Le Maroc et le Nigeria discutent du lancement d’un gazoduc ouest-africain vers l’Europe



Le Maroc et le Nigeria discutent d’un important projet d’extension d’un gazoduc traversant l’Afrique de l’Ouest pour acheminer du gaz vers l’Europe, a-t-on appris de sources concordantes samedi.

C’est un projet gazier sans précédent pour l’Afrique. Un gazoduc à plusieurs milliards de dollars, acheminera du gaz à partir du Nigeria pour relier l’Europe en passant par le Maroc. Le ministre des Affaires étrangères nigerian, Geoffrey Onyeama, a affirmé qu’un projet d’extension d’un gazoduc transafricain qui ira du Nigeria au Maroc et finalement jusqu’en l’Europe, était en discussion, dans une vidéo publiée sur le compte Twitter de la présidence nigériane.

« C’est un projet très important pour nous », a ajouté M. Onyeama, sans fournir davantage de précisions. La construction du plus grand gazoduc d’Afrique de l’Ouest reliant les zones gazières du sud du Nigeria aux marchés consommateurs d’énergie de la côte ouest-africaine – Bénin, Togo, Ghana – avait démarré en 2005 et l’acheminement du gaz a commencé cinq ans plus tard.

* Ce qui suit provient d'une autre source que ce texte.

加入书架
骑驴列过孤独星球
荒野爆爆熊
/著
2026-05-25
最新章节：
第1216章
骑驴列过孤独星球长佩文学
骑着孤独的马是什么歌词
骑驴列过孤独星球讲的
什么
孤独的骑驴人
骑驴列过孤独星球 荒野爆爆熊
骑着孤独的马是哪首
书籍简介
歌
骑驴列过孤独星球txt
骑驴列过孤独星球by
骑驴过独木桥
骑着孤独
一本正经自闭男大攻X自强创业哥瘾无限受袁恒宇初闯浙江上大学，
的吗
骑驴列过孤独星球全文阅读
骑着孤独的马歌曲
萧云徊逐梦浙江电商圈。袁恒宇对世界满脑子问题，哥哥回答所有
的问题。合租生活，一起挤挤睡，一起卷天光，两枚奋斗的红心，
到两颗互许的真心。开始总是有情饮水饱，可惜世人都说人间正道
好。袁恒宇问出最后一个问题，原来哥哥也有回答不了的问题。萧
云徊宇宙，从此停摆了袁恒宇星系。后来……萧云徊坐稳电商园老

Le tracé probable du pipeline.

Selon la presse marocaine, le projet d’extension jusqu’au Maroc et l’Europe était au coeur de la rencontre entre les deux chefs d’Etat. Le site Economie-Entreprise parle d’un projet très ambitieux estimé à plusieurs milliards de dollars, affirmant que Rabat et Abuja devaient signer prochainement un mémorandum d’entente pour la construction du gazoduc.

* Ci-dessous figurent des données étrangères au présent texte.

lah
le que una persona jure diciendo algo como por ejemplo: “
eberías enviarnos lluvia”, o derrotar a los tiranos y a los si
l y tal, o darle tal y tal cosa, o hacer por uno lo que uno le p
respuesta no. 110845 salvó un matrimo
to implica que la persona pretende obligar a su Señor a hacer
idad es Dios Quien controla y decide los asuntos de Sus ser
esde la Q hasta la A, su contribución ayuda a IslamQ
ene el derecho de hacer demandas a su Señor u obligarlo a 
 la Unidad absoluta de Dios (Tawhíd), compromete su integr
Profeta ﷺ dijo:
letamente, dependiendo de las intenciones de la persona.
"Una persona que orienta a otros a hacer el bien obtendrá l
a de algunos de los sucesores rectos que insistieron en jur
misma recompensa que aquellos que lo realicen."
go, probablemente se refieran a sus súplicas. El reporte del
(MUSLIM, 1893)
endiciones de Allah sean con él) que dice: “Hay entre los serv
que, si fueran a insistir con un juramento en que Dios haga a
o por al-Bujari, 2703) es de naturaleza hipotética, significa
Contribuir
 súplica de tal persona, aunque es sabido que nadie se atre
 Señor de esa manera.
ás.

L’Algérie avait entamé en 2002 des négociations avec le gouvernement nigérian en vue d’un projet similaire à travers le Sahel. Mais il n’a pas pu se faire. Le Maroc a repris l’idée et si le projet se réalise, il est certain que ce gazoduc sera un sérieux concurrent pour l’Algérie qui alimente l’Europe aussi avec ses deux gazoducs.

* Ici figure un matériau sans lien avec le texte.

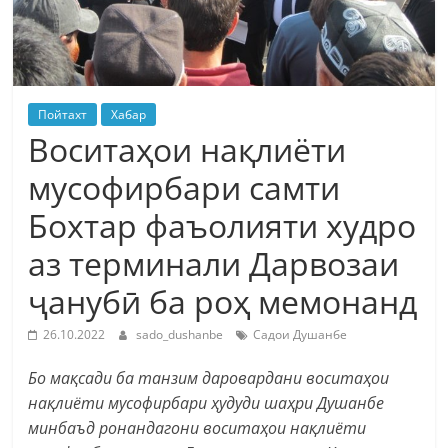
Пойтахт
Хабар
Воситаҳои нақлиёти
мусофирбари самти
Бохтар фаъолияти худро
аз терминали Дарвозаи
ҷанубӣ ба роҳ мемонанд
26.10.2022
sado_dushanbe
Садои Душанбе
Бо мақсади ба танзим даровардани воситаҳои
нақлиёти мусофирбари ҳудуди шаҳри Душанбе
минбаъд ронандагони воситаҳои нақлиёти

Il faut cependant relativiser les capacités du Nigeria qui accuse une crise économique et politique sévère. Le potentiel gazier du Nigeria – déjà un important producteur de brut – est certes immense, avec les premières réserves prouvées en gaz naturel d’Afrique et les septièmes mondiales. Mais le delta du Niger (sud), d’où provient le gaz, est le théâtre de violences perpétrées par des groupes armés s’en prenant régulièrementet aux oléoducs pour réclamer un meilleur partage des ressources, qui ont fait chuter la production de gaz et de pétrole en 2016.